I have so many interesting problems on Ai, sandboxing isn't one of them. It's a pointless excercise yet disproportionately so many people love to to do this. Probably because sandboxing doesn't feel as magic as Agents itself and more like the old times of "traditional" software development.

hobofan 2 hours ago

It is a mostly pointless exercise if the goal is trying to contain negative impact of AI agents (e.g. OpenClaw).

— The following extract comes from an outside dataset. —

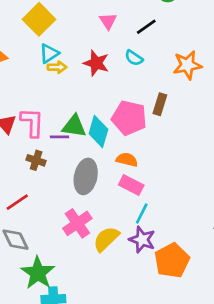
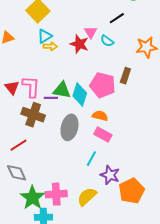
pink triangle: (108, 21) -> (91, 32), moved
brown cross: (36, 160) -> (33, 115), size x1.6
cyan line: (142, 213) -> (91, 159), moved
pink cross: (77, 223) -> (56, 194), moved, turned 30
yellow semicircle: (106, 239) -> (87, 197), moved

It is a very necessary building block for many common features that can be steered in a more deterministic way, e.g. "code interpreter" feature for data analysis or file creation like commonly seen in chat web UIs.

moezd an hour ago

Believe it or not, once you start working for a regulated industry, it is all you would ever think of. There, people don't care if you are vibing with the latest libraries and harnesses or if it's magic, they care that the entire deployment is in some equivalent of a Faraday cage. Plus, many people just don't appreciate it when their agents go rm -rf / on them.

iterateoften 2 hours ago

Yeah, idk I guess it’s interesting if you are an engineer looking for something to do,

But like I see multiple sandbox for agents products a week. Way too saturated of a market

benswerd 2 hours ago

I disagree (as a sandboxing company).

With respect to the market, every single sandbox sucks. I'm not gonna shit talk competitors but there is not a good sandboxing platform out there yet — including me — compared to where we'll be in 6 months.

We've heard all the platforms have consistent uptime, feature completeness, networking and debugging issues. And in our own platform we're not 1/10ths of the way through solving the requests we've gotten.

Next generation of Agents needs computers, and those computers are gonna look really different than "sandboxes" do today.